Il nuovo ciclo di spettacoli – in programma dal 17 al 21 luglio – sarà segnato dal debutto in prima nazionale di “Vedo stormi alti nel cielo” della compagnia Sorelle di Antigone, dalla presenza di Lucia Raffaella Mariani con “Freevola” e dal secondo appuntamento di “Le altre voci sull’Aia”, dedicato all’incontro con Dino Cassone.
Venerdì 17 e sabato 18 luglio (ore 21.00) il festival ospiterà la prima nazionale di “Vedo stormi alti nel cielo”, nuova creazione della compagnia Sorelle di Antigone, con Claudia Ligorio, Giovanna Malaponti e Valerio Castriziani. Lo spettacolo racconta, attraverso una corrispondenza che attraversa vent’anni, il legame tra Delia e Domenico, due vicini di casa cresciuti in un piccolo paese del Sud Italia. Mentre Delia sceglie di partire e costruire altrove la propria vita, Domenico resta profondamente legato alla terra d’origine. Tra lettere, ricordi e silenzi, i due affidano alla scrittura paure, amori e perdite, fino al ritorno di Delia nel luogo da cui tutto è cominciato. Un racconto intimo che riflette sul tempo, sulle radici e sulla memoria, restituendo il valore dei legami che resistono alla distanza e degli incontri capaci di ridefinire un’intera esistenza.
di e con Lucia Raffaella Mariani. Lo spettacolo affronta il conflitto tra il desiderio di essere amati e il bisogno di corrispondere allo sguardo degli altri, interrogandosi sul rapporto tra identità, giudizio e ricerca di approvazione. In scena la protagonista partecipa a un concorso in cui ha un’ora di tempo per conquistare il favore del pubblico, chiamato a esprimere il proprio giudizio. Nel tentativo di ottenere quell’ammirazione, le sue insicurezze e fragilità emergono progressivamente, dando forma a una confessione tragicomica e poetica sul dovere di piacere.

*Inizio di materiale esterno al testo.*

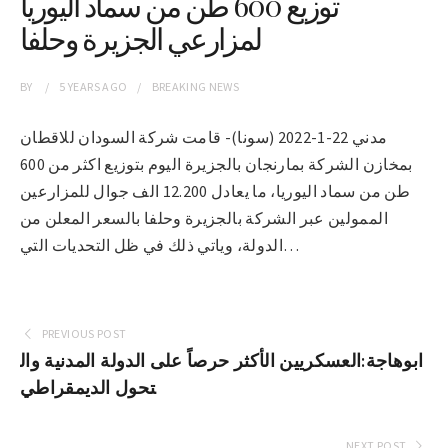
توزيع 600 طن من سماد اليوريا
لمزارعي الجزيرة وحلفا
BY
5 YEARS
AGO
BREAKING NEWS
مدني 22-1-2022 (سونا)- قامت شركة السودان للاقطان
بمخازن الشركة بمارنجان بالجزيرة اليوم بتوزيع اكثر من 600
طن من سماد اليوريا، ما يعادل 12.200 الف جوال للمزارعين
الممولين عبر الشركة بالجزيرة وحلفا بالسعر المعلن من
الدولة، وياتي ذلك في ظل التحديات التي…
PREVIOUS POST
ابوهاجة:العسكريين الأكثر حرصاً على الدولة المدنية وال
تحول الديمقراطي
NEXT POST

Martedì 21 luglio (ore 21.00) proseguirà inoltre “Le altre voci sull’Aia”, il programma collaterale del festival dedicato agli incontri con gli autori e ai percorsi di approfondimento. Protagonista della serata sarà Dino Cassone con la presentazione del romanzo “Frequenze misteriose”, in dialogo con la giornalista Rosa Maria Messia e il direttore artistico Giancarlo Luce. Al centro del libro la storia di Emma, attratta da una vecchia radio Phonola da cui emerge una richiesta d’aiuto proveniente da un’altra epoca, dando avvio a un’indagine che attraversa generazioni, segreti familiari e verità rimaste sepolte nel tempo.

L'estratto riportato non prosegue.